L'opération, menée le 2 juin par l'unité nationale cyber de la gendarmerie (UNCyber) sous l'autorité de la section de lutte contre la cybercriminalité du parquet de Paris, a abouti à l'arrestation de onze individus. Huit interpellations ont eu lieu sur le territoire français et trois en Belgique. Les perquisitions ont permis la saisie de 20 serveurs répartis en France et en Europe, qui hébergaient l'infrastructure du réseau.

Des bénéfices colossaux et un préjudice important

L'enquête, déclenchée à la suite d'une plainte déposée par Canal+ en 2024, a mis au jour l'ampleur des profits engrangés par les fraudeurs. En cinq années d'activité, Noos+ aurait généré un bénéfice net de plus de 12 millions d'euros. Lors des perquisitions, les enquêteurs ont saisi 750 000 euros en cryptomonnaies, 380 000 euros sur des comptes bancaires et plus de 100 000 euros en espèces. À cela s'ajoutent des biens de luxe – véhicules, maroquinerie et matériel informatique – estimés à 150 000 euros, portant le total des avoirs saisis à près de 1,4 million d'euros.

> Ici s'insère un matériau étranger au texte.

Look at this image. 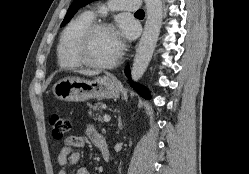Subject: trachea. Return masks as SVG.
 <instances>
[{"instance_id":"trachea-1","label":"trachea","mask_w":249,"mask_h":174,"mask_svg":"<svg viewBox=\"0 0 249 174\" xmlns=\"http://www.w3.org/2000/svg\"><path fill=\"white\" fill-rule=\"evenodd\" d=\"M135 14H144V11L142 9H140Z\"/></svg>"}]
</instances>
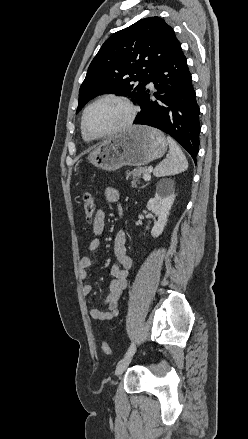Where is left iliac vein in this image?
<instances>
[{"mask_svg":"<svg viewBox=\"0 0 248 439\" xmlns=\"http://www.w3.org/2000/svg\"><path fill=\"white\" fill-rule=\"evenodd\" d=\"M133 358V355H129L127 357H124L123 359H121L117 366H116V370H115V375L116 376H120L129 366L131 360Z\"/></svg>","mask_w":248,"mask_h":439,"instance_id":"1","label":"left iliac vein"}]
</instances>
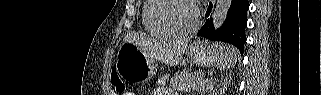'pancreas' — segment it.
I'll return each mask as SVG.
<instances>
[{
	"label": "pancreas",
	"instance_id": "obj_1",
	"mask_svg": "<svg viewBox=\"0 0 321 95\" xmlns=\"http://www.w3.org/2000/svg\"><path fill=\"white\" fill-rule=\"evenodd\" d=\"M214 83V80L206 78L201 73L177 72L172 78L174 90L198 91L201 94L207 92Z\"/></svg>",
	"mask_w": 321,
	"mask_h": 95
}]
</instances>
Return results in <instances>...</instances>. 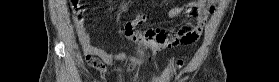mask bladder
<instances>
[{
    "instance_id": "bladder-1",
    "label": "bladder",
    "mask_w": 279,
    "mask_h": 82,
    "mask_svg": "<svg viewBox=\"0 0 279 82\" xmlns=\"http://www.w3.org/2000/svg\"><path fill=\"white\" fill-rule=\"evenodd\" d=\"M132 79H136V77H132Z\"/></svg>"
}]
</instances>
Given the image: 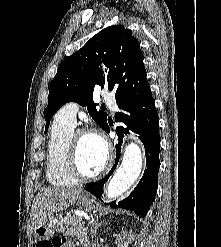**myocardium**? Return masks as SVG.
Instances as JSON below:
<instances>
[{
	"label": "myocardium",
	"instance_id": "f54148a6",
	"mask_svg": "<svg viewBox=\"0 0 221 247\" xmlns=\"http://www.w3.org/2000/svg\"><path fill=\"white\" fill-rule=\"evenodd\" d=\"M84 135H93L98 137L105 149H106V162L102 169L97 172L96 174L87 175L84 174L80 167L78 162V145L80 138ZM113 164V149L110 143L107 141V139L100 134L98 131L88 128H79L73 131L70 139V145H69V151H68V165L71 174L79 181L87 182V181H94L102 178L105 176Z\"/></svg>",
	"mask_w": 221,
	"mask_h": 247
}]
</instances>
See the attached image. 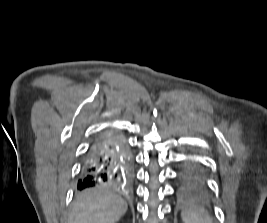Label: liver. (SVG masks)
Listing matches in <instances>:
<instances>
[{
  "instance_id": "liver-1",
  "label": "liver",
  "mask_w": 267,
  "mask_h": 223,
  "mask_svg": "<svg viewBox=\"0 0 267 223\" xmlns=\"http://www.w3.org/2000/svg\"><path fill=\"white\" fill-rule=\"evenodd\" d=\"M127 207L122 198L108 190L88 189L76 197L69 223H116Z\"/></svg>"
}]
</instances>
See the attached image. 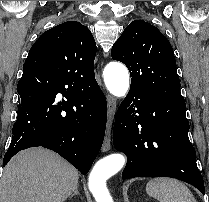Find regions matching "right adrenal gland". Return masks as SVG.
<instances>
[{
	"label": "right adrenal gland",
	"mask_w": 209,
	"mask_h": 202,
	"mask_svg": "<svg viewBox=\"0 0 209 202\" xmlns=\"http://www.w3.org/2000/svg\"><path fill=\"white\" fill-rule=\"evenodd\" d=\"M74 195H80L79 191H78V187L75 189V191L70 195V199L74 196Z\"/></svg>",
	"instance_id": "1"
}]
</instances>
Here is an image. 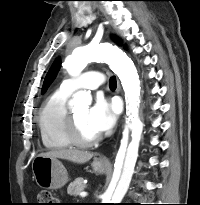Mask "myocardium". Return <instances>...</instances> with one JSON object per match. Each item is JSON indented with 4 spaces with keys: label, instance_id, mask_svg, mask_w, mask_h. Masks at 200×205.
<instances>
[{
    "label": "myocardium",
    "instance_id": "1",
    "mask_svg": "<svg viewBox=\"0 0 200 205\" xmlns=\"http://www.w3.org/2000/svg\"><path fill=\"white\" fill-rule=\"evenodd\" d=\"M65 130L70 143L77 147H91L101 140L100 135H97L96 137L91 139L83 138L79 133L77 122L72 112L67 113Z\"/></svg>",
    "mask_w": 200,
    "mask_h": 205
}]
</instances>
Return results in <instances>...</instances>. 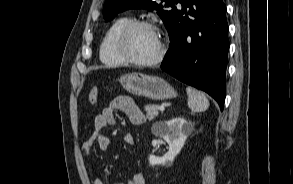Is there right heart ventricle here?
Masks as SVG:
<instances>
[{
    "label": "right heart ventricle",
    "mask_w": 293,
    "mask_h": 184,
    "mask_svg": "<svg viewBox=\"0 0 293 184\" xmlns=\"http://www.w3.org/2000/svg\"><path fill=\"white\" fill-rule=\"evenodd\" d=\"M131 21L129 17L116 19L106 31L99 47V56L103 64L110 67L123 65L125 62L117 55L114 47L118 32Z\"/></svg>",
    "instance_id": "right-heart-ventricle-1"
}]
</instances>
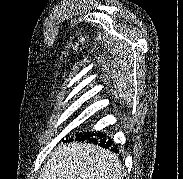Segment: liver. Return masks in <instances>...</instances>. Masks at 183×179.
Instances as JSON below:
<instances>
[{
	"label": "liver",
	"mask_w": 183,
	"mask_h": 179,
	"mask_svg": "<svg viewBox=\"0 0 183 179\" xmlns=\"http://www.w3.org/2000/svg\"><path fill=\"white\" fill-rule=\"evenodd\" d=\"M118 156L89 143L60 144L44 164L39 179H123Z\"/></svg>",
	"instance_id": "1"
}]
</instances>
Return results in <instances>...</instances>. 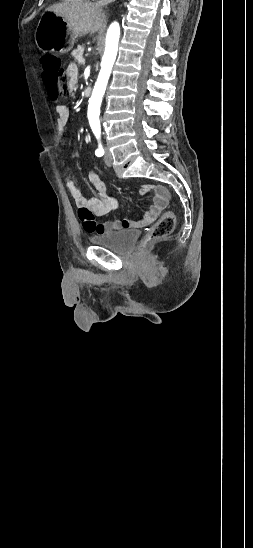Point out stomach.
<instances>
[{
    "label": "stomach",
    "instance_id": "0dacf381",
    "mask_svg": "<svg viewBox=\"0 0 253 548\" xmlns=\"http://www.w3.org/2000/svg\"><path fill=\"white\" fill-rule=\"evenodd\" d=\"M35 43L43 52L62 54L73 48L75 38L62 17L46 11L38 22Z\"/></svg>",
    "mask_w": 253,
    "mask_h": 548
}]
</instances>
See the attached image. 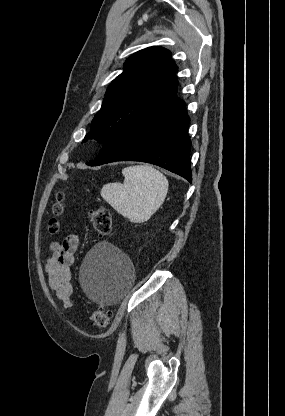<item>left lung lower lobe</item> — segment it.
Wrapping results in <instances>:
<instances>
[{
  "mask_svg": "<svg viewBox=\"0 0 285 416\" xmlns=\"http://www.w3.org/2000/svg\"><path fill=\"white\" fill-rule=\"evenodd\" d=\"M189 121L184 103L176 98L124 126L104 143L95 160L86 164L98 166L115 161L148 162L191 182V141L187 133Z\"/></svg>",
  "mask_w": 285,
  "mask_h": 416,
  "instance_id": "0a47b994",
  "label": "left lung lower lobe"
}]
</instances>
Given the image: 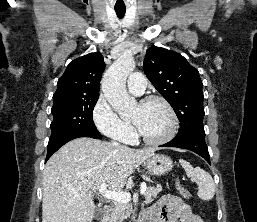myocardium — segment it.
Segmentation results:
<instances>
[{"label": "myocardium", "mask_w": 257, "mask_h": 222, "mask_svg": "<svg viewBox=\"0 0 257 222\" xmlns=\"http://www.w3.org/2000/svg\"><path fill=\"white\" fill-rule=\"evenodd\" d=\"M152 102H159L161 103L168 111L171 119V126L169 131L162 137L157 138V139H150L145 136H143L138 128L135 126V135L138 139H140L142 142H144L147 145H153V146H158V145H163L171 141L177 134L178 128H179V119L177 116V113L171 103L165 99L164 97L157 96V95H152L145 97L139 102V105L144 106Z\"/></svg>", "instance_id": "myocardium-1"}]
</instances>
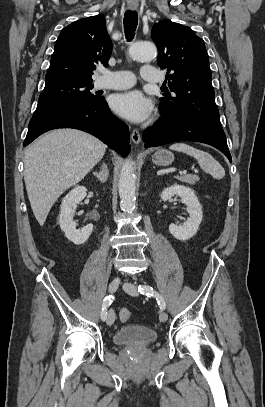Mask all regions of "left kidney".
Here are the masks:
<instances>
[{
	"instance_id": "5707ae66",
	"label": "left kidney",
	"mask_w": 265,
	"mask_h": 407,
	"mask_svg": "<svg viewBox=\"0 0 265 407\" xmlns=\"http://www.w3.org/2000/svg\"><path fill=\"white\" fill-rule=\"evenodd\" d=\"M173 196L181 198L182 203L187 206L189 217L183 224H170L169 231L176 239L185 241L192 238L198 231L203 218L202 206L194 191L189 187L174 184L165 188L161 193L163 201H167Z\"/></svg>"
}]
</instances>
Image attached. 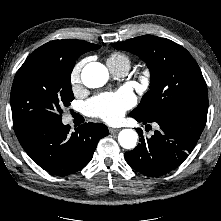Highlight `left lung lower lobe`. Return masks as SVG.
I'll return each instance as SVG.
<instances>
[{
	"label": "left lung lower lobe",
	"instance_id": "obj_1",
	"mask_svg": "<svg viewBox=\"0 0 221 221\" xmlns=\"http://www.w3.org/2000/svg\"><path fill=\"white\" fill-rule=\"evenodd\" d=\"M130 116L143 124H158L150 138L144 136L142 129H137L140 143L125 153L127 163L134 170L150 177H159L177 168L194 149L207 120V115L193 110L165 117Z\"/></svg>",
	"mask_w": 221,
	"mask_h": 221
}]
</instances>
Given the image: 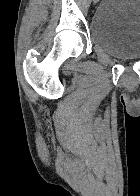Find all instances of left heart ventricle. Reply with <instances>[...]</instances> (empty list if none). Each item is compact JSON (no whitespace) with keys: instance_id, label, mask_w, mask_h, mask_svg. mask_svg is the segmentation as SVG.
I'll list each match as a JSON object with an SVG mask.
<instances>
[{"instance_id":"b2bd125f","label":"left heart ventricle","mask_w":140,"mask_h":196,"mask_svg":"<svg viewBox=\"0 0 140 196\" xmlns=\"http://www.w3.org/2000/svg\"><path fill=\"white\" fill-rule=\"evenodd\" d=\"M106 192H117V191H106Z\"/></svg>"}]
</instances>
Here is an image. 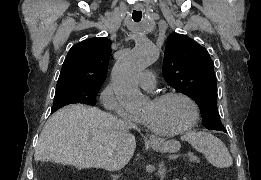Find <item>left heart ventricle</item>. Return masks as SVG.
Here are the masks:
<instances>
[{"instance_id": "left-heart-ventricle-1", "label": "left heart ventricle", "mask_w": 261, "mask_h": 180, "mask_svg": "<svg viewBox=\"0 0 261 180\" xmlns=\"http://www.w3.org/2000/svg\"><path fill=\"white\" fill-rule=\"evenodd\" d=\"M191 116L189 104L180 97L153 101L148 97L144 109L136 117L156 136H168L182 131Z\"/></svg>"}]
</instances>
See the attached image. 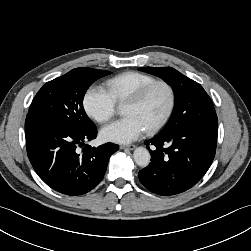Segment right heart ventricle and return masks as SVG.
Here are the masks:
<instances>
[{
    "label": "right heart ventricle",
    "mask_w": 251,
    "mask_h": 251,
    "mask_svg": "<svg viewBox=\"0 0 251 251\" xmlns=\"http://www.w3.org/2000/svg\"><path fill=\"white\" fill-rule=\"evenodd\" d=\"M155 80L154 76L146 73L127 71L109 79L106 85L116 103L124 104L139 89Z\"/></svg>",
    "instance_id": "obj_1"
}]
</instances>
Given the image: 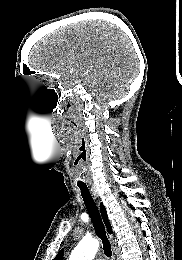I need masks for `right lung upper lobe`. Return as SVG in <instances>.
Returning <instances> with one entry per match:
<instances>
[{
    "mask_svg": "<svg viewBox=\"0 0 182 260\" xmlns=\"http://www.w3.org/2000/svg\"><path fill=\"white\" fill-rule=\"evenodd\" d=\"M100 212H101V216L103 218V221L105 223V226H106L107 230L109 231V233H112L111 224H110V222L108 220V217H107V211H106V208L104 207V205L102 203H100ZM63 254H64V251L62 249L57 254V256L54 258V260H62Z\"/></svg>",
    "mask_w": 182,
    "mask_h": 260,
    "instance_id": "1",
    "label": "right lung upper lobe"
}]
</instances>
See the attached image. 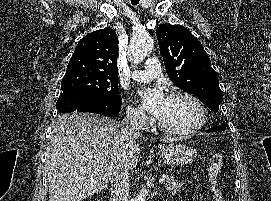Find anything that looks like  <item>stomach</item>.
Instances as JSON below:
<instances>
[{
  "label": "stomach",
  "instance_id": "1",
  "mask_svg": "<svg viewBox=\"0 0 271 201\" xmlns=\"http://www.w3.org/2000/svg\"><path fill=\"white\" fill-rule=\"evenodd\" d=\"M159 149L164 161L171 166L192 163L198 155L194 148L183 144L161 145Z\"/></svg>",
  "mask_w": 271,
  "mask_h": 201
}]
</instances>
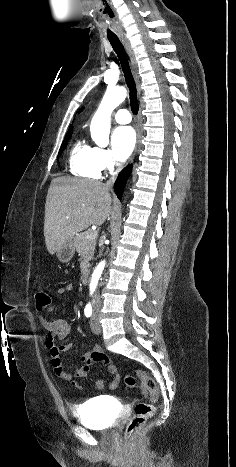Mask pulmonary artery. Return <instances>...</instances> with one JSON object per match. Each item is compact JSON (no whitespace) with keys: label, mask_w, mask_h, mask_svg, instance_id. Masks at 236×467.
<instances>
[{"label":"pulmonary artery","mask_w":236,"mask_h":467,"mask_svg":"<svg viewBox=\"0 0 236 467\" xmlns=\"http://www.w3.org/2000/svg\"><path fill=\"white\" fill-rule=\"evenodd\" d=\"M114 120L119 124H127L131 121V115L128 110L121 109L114 114Z\"/></svg>","instance_id":"1"}]
</instances>
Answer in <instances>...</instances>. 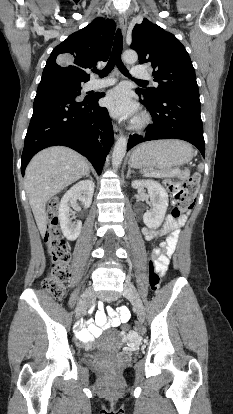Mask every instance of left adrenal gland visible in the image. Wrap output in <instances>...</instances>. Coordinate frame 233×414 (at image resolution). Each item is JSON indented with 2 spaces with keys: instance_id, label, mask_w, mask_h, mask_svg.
<instances>
[{
  "instance_id": "1",
  "label": "left adrenal gland",
  "mask_w": 233,
  "mask_h": 414,
  "mask_svg": "<svg viewBox=\"0 0 233 414\" xmlns=\"http://www.w3.org/2000/svg\"><path fill=\"white\" fill-rule=\"evenodd\" d=\"M131 173H134V171L131 170L130 166H128V171H127V178H130Z\"/></svg>"
}]
</instances>
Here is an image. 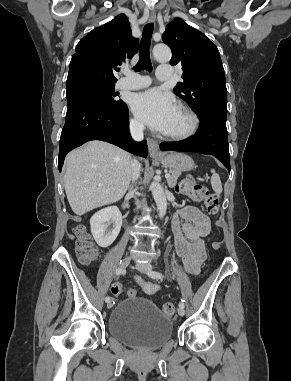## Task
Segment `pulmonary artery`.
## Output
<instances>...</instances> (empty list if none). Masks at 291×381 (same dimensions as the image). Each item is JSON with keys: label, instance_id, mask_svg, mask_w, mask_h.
<instances>
[{"label": "pulmonary artery", "instance_id": "obj_1", "mask_svg": "<svg viewBox=\"0 0 291 381\" xmlns=\"http://www.w3.org/2000/svg\"><path fill=\"white\" fill-rule=\"evenodd\" d=\"M173 68L170 65H159L156 71V77L160 81L169 80L172 76ZM151 84V79L148 76H142L130 71L124 72L118 83L117 87L122 90H137L142 89Z\"/></svg>", "mask_w": 291, "mask_h": 381}]
</instances>
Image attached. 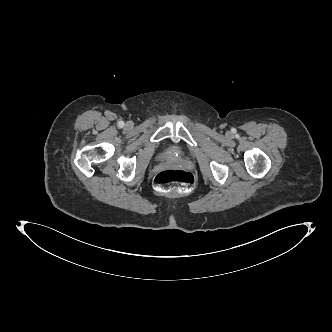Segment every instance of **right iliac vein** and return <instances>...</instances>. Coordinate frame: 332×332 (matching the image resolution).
I'll use <instances>...</instances> for the list:
<instances>
[{
    "label": "right iliac vein",
    "mask_w": 332,
    "mask_h": 332,
    "mask_svg": "<svg viewBox=\"0 0 332 332\" xmlns=\"http://www.w3.org/2000/svg\"><path fill=\"white\" fill-rule=\"evenodd\" d=\"M127 126H128V127H130V126H131V123H130V122H128V123H127Z\"/></svg>",
    "instance_id": "1"
}]
</instances>
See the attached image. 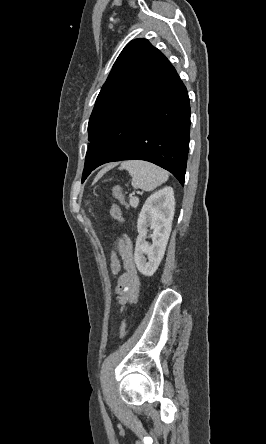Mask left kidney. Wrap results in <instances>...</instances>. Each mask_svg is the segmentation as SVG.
<instances>
[{
    "label": "left kidney",
    "instance_id": "5707ae66",
    "mask_svg": "<svg viewBox=\"0 0 266 444\" xmlns=\"http://www.w3.org/2000/svg\"><path fill=\"white\" fill-rule=\"evenodd\" d=\"M175 210L174 191L164 187L147 198L137 222L138 237L134 260L138 270L144 276H152L164 256ZM148 227L153 230L150 235L152 245L146 241ZM147 255V259L145 258Z\"/></svg>",
    "mask_w": 266,
    "mask_h": 444
}]
</instances>
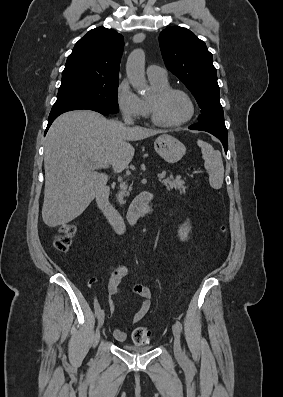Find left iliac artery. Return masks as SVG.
Instances as JSON below:
<instances>
[{"instance_id": "44dca946", "label": "left iliac artery", "mask_w": 283, "mask_h": 397, "mask_svg": "<svg viewBox=\"0 0 283 397\" xmlns=\"http://www.w3.org/2000/svg\"><path fill=\"white\" fill-rule=\"evenodd\" d=\"M175 325L177 326L178 330L181 332V331H182V324H181V322L177 321Z\"/></svg>"}]
</instances>
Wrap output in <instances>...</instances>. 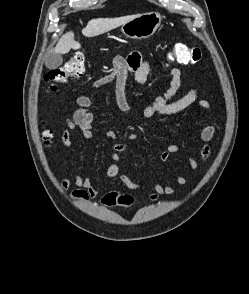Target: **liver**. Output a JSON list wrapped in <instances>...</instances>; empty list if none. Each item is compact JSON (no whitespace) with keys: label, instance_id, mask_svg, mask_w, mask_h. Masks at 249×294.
Returning a JSON list of instances; mask_svg holds the SVG:
<instances>
[{"label":"liver","instance_id":"1","mask_svg":"<svg viewBox=\"0 0 249 294\" xmlns=\"http://www.w3.org/2000/svg\"><path fill=\"white\" fill-rule=\"evenodd\" d=\"M138 15H129L119 18H98L92 19L88 22L87 26L82 30V34L86 37H95L111 31L128 21L134 19ZM81 45L79 42L75 41L74 33L67 32L58 41L54 52L58 54H66L71 49H80Z\"/></svg>","mask_w":249,"mask_h":294}]
</instances>
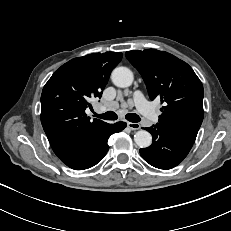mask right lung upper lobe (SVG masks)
Instances as JSON below:
<instances>
[{
    "label": "right lung upper lobe",
    "instance_id": "cb5924a9",
    "mask_svg": "<svg viewBox=\"0 0 231 231\" xmlns=\"http://www.w3.org/2000/svg\"><path fill=\"white\" fill-rule=\"evenodd\" d=\"M122 56L120 52H106L74 58L62 65L44 86L41 123L54 153L66 165L110 125L98 119L90 121L85 109L91 107L90 98L101 97Z\"/></svg>",
    "mask_w": 231,
    "mask_h": 231
}]
</instances>
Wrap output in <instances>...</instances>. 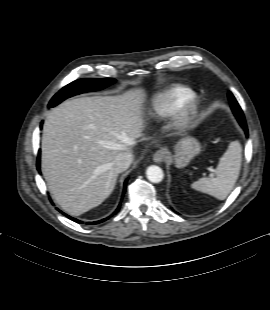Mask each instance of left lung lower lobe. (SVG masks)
<instances>
[{"mask_svg":"<svg viewBox=\"0 0 270 310\" xmlns=\"http://www.w3.org/2000/svg\"><path fill=\"white\" fill-rule=\"evenodd\" d=\"M245 130V132H246V134H247V129H244Z\"/></svg>","mask_w":270,"mask_h":310,"instance_id":"obj_1","label":"left lung lower lobe"}]
</instances>
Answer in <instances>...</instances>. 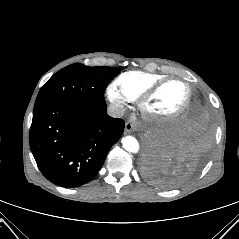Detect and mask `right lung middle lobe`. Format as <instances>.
I'll return each mask as SVG.
<instances>
[{
    "label": "right lung middle lobe",
    "instance_id": "1",
    "mask_svg": "<svg viewBox=\"0 0 239 239\" xmlns=\"http://www.w3.org/2000/svg\"><path fill=\"white\" fill-rule=\"evenodd\" d=\"M120 72L113 67L69 65L55 73L40 89L35 106L58 101L106 104L104 91Z\"/></svg>",
    "mask_w": 239,
    "mask_h": 239
}]
</instances>
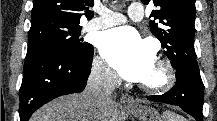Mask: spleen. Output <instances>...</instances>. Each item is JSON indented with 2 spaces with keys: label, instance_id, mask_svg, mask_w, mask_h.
<instances>
[{
  "label": "spleen",
  "instance_id": "spleen-1",
  "mask_svg": "<svg viewBox=\"0 0 217 121\" xmlns=\"http://www.w3.org/2000/svg\"><path fill=\"white\" fill-rule=\"evenodd\" d=\"M164 120L165 121H186V119H184L183 117L175 113H171V112L164 113Z\"/></svg>",
  "mask_w": 217,
  "mask_h": 121
}]
</instances>
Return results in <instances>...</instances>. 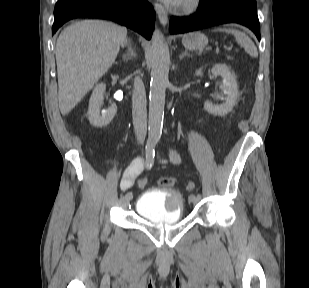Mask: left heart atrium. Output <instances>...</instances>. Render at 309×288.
Instances as JSON below:
<instances>
[{"mask_svg":"<svg viewBox=\"0 0 309 288\" xmlns=\"http://www.w3.org/2000/svg\"><path fill=\"white\" fill-rule=\"evenodd\" d=\"M163 1H165L166 3L172 6H177L182 2V0H163Z\"/></svg>","mask_w":309,"mask_h":288,"instance_id":"1","label":"left heart atrium"}]
</instances>
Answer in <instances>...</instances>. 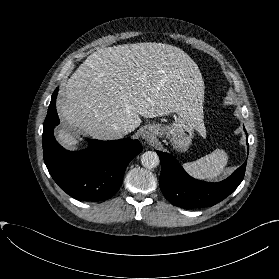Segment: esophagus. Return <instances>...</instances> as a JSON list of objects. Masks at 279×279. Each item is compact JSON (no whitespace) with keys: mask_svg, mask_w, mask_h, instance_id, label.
<instances>
[{"mask_svg":"<svg viewBox=\"0 0 279 279\" xmlns=\"http://www.w3.org/2000/svg\"><path fill=\"white\" fill-rule=\"evenodd\" d=\"M142 138L147 141H152L154 139V134L152 133V131L147 130L143 133Z\"/></svg>","mask_w":279,"mask_h":279,"instance_id":"esophagus-1","label":"esophagus"}]
</instances>
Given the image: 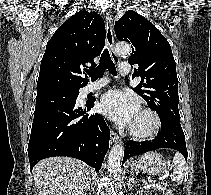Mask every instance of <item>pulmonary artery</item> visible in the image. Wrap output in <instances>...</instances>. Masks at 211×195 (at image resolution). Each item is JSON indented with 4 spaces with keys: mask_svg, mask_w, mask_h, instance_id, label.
<instances>
[{
    "mask_svg": "<svg viewBox=\"0 0 211 195\" xmlns=\"http://www.w3.org/2000/svg\"><path fill=\"white\" fill-rule=\"evenodd\" d=\"M119 72L121 75H127L129 74L130 72V65L128 63H120L119 64ZM108 83L107 80L105 79H101V80H98L92 84H89L87 86V91H95L97 89H100L104 86H106Z\"/></svg>",
    "mask_w": 211,
    "mask_h": 195,
    "instance_id": "1",
    "label": "pulmonary artery"
}]
</instances>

Des risques juridiques pour les abonnés

La disparition brutale de ce service a laissé des milliers d'abonnés sans accès aux contenus qu'ils payaient. Au-delà de la perte de leur abonnement, ces utilisateurs s'exposent à d'éventuelles poursuites. En droit français, le simple fait d'acquérir un service illégal de streaming peut être considéré comme un acte de complicité de contrefaçon. Les sanctions encourues sont lourdes : jusqu'à 375 000 euros d'amende et cinq ans d'emprisonnement pour recel de contrefaçon, et jusqu'à 500 000 euros d'amende pour des faits commis en bande organisée.

Une enquête ouverte sur la contrefaçon organisée

Les investigations se poursuivent pour identifier d'éventuels complices et confisquer les avoirs restants. Cette affaire illustre la détermination des autorités à lutter contre les réseaux de piratage de télévision, alors que des événements sportifs majeurs comme la Coupe du monde 2026 approchent. Les diffuseurs légitimes, tels que Canal+ et beIN Sports, subissent un manque à gagner considérable du fait de ces pratiques illicites.